● Saved entries
....................

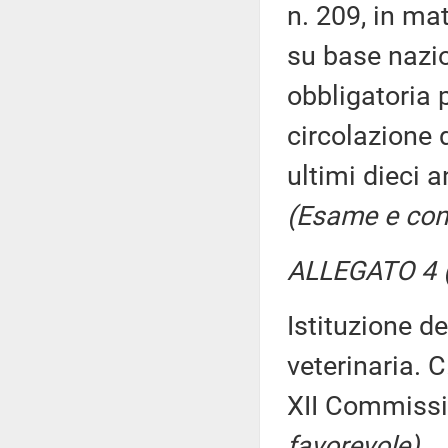
n. 209, in ma
su base nazion
obbligatoria p
circolazione d
ultimi dieci 
(Esame e con
ALLEGATO 4 (
Istituzione d
veterinaria. 
XII Commiss
favorevole)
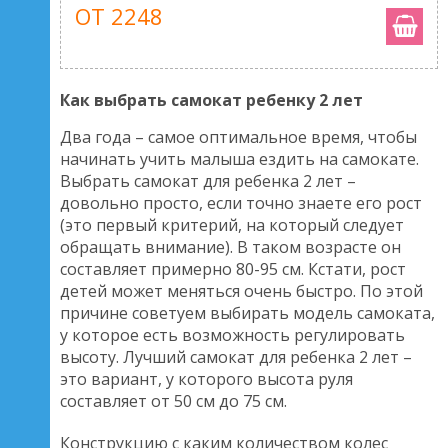
ОТ 2248
Как выбрать самокат ребенку 2 лет
Два года – самое оптимальное время, чтобы
начинать учить малыша ездить на самокате.
Выбрать самокат для ребенка 2 лет –
довольно просто, если точно знаете его рост
(это первый критерий, на который следует
обращать внимание). В таком возрасте он
составляет примерно 80-95 см. Кстати, рост
детей может меняться очень быстро. По этой
причине советуем выбирать модель самоката,
у которое есть возможность регулировать
высоту. Лучший самокат для ребенка 2 лет –
это вариант, у которого высота руля
составляет от 50 см до 75 см.
Конструкцию с каким количеством колес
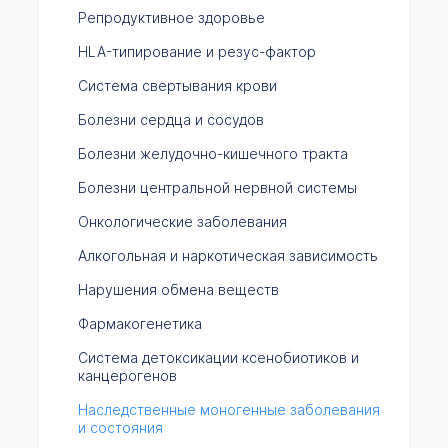
Репродуктивное здоровье
HLA-типирование и резус-фактор
Система свертывания крови
Болезни сердца и сосудов
Болезни желудочно-кишечного тракта
Болезни центральной нервной системы
Онкологические заболевания
Алкогольная и наркотическая зависимость
Нарушения обмена веществ
Фармакогенетика
Система детоксикации ксенобиотиков и
канцерогенов
Наследственные моногенные заболевания
и состояния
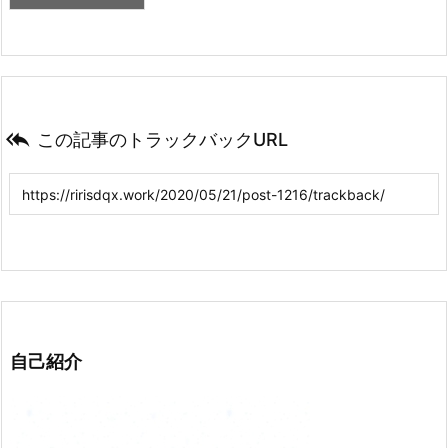

この記事のトラックバックURL
自己紹介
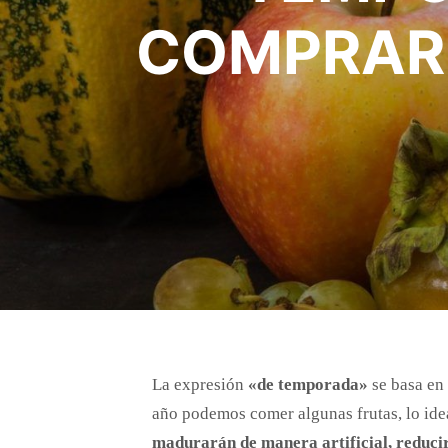
COMPRARL
La expresión
«de temporada»
se basa en
año podemos comer algunas frutas, lo idea
madurarán de manera artificial, reduci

....................

● What the exercise asks
From the line containing "канцерогенов" down to the last line of the data, print every line exactly and nothing else. Pictures stay out of the copy.

● Response
канцерогенов
Наследственные моногенные заболевания
и состояния

この記事のトラックバックURL
自己紹介
COMPRARL
La expresión
«de temporada»
se basa en
año podemos comer algunas frutas, lo idea
madurarán de manera artificial, reduci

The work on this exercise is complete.